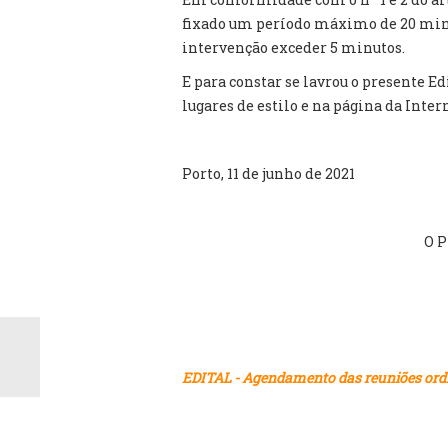
fixado um período máximo de 20 minu
intervenção exceder 5 minutos.
E para constar se lavrou o presente Ed
lugares de estilo e na página da Inter
Porto, 11 de junho de 2021
O P
EDITAL - Agendamento das reuniões ordin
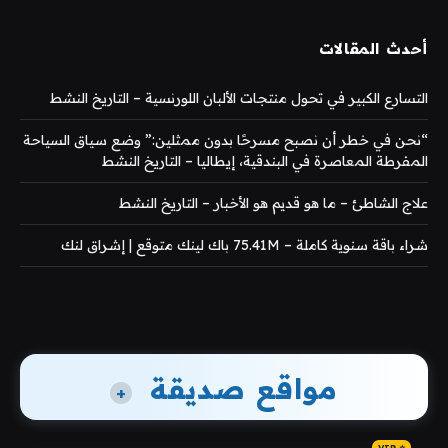
أحدث المقالات
التسارع الكبير في تحول منتجات الألبان اللورنسية – التاريخ النشط
“نحن في خطر أن نصبح مسرحًا بدون ممثلين:” وضع سياق السياحة
المفرطة المعاصرة في البندقية، إيطاليا – التاريخ النشط
علاج الشاطئ – ما هو قديم هو الأخبار – التاريخ النشط
شراء باقة سنوية كاملة – 75.41M باك لينك متوقع | إشراق لنك
مواقع صديقة
+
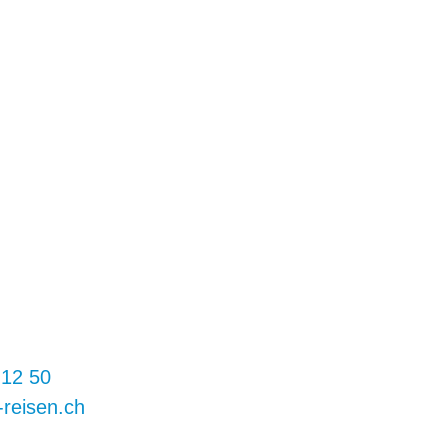
 12 50
-reisen.ch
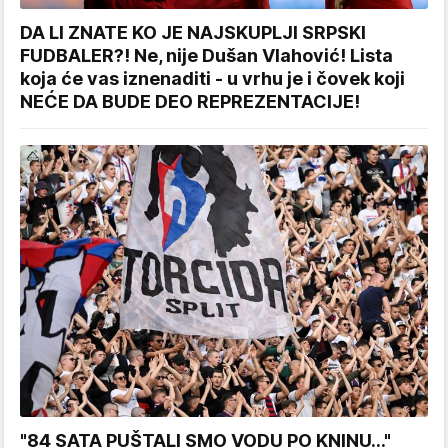
DA LI ZNATE KO JE NAJSKUPLJI SRPSKI
FUDBALER?! Ne, nije Dušan Vlahović! Lista
koja će vas iznenaditi - u vrhu je i čovek koji
NEĆE DA BUDE DEO REPREZENTACIJE!
"84 SATA PUŠTALI SMO VODU PO KNINU..."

- **HOW TO COMPLETE THIS TASK**: Leaving the pictures out, give again word for word each line from the one holding "المفرطة المعاصرة في" through the end of the records.

- **TASK SOLUTION**:
المفرطة المعاصرة في البندقية، إيطاليا – التاريخ النشط
علاج الشاطئ – ما هو قديم هو الأخبار – التاريخ النشط
شراء باقة سنوية كاملة – 75.41M باك لينك متوقع | إشراق لنك
مواقع صديقة
+
 12 50
-reisen.ch
DA LI ZNATE KO JE NAJSKUPLJI SRPSKI
FUDBALER?! Ne, nije Dušan Vlahović! Lista
koja će vas iznenaditi - u vrhu je i čovek koji
NEĆE DA BUDE DEO REPREZENTACIJE!
"84 SATA PUŠTALI SMO VODU PO KNINU..."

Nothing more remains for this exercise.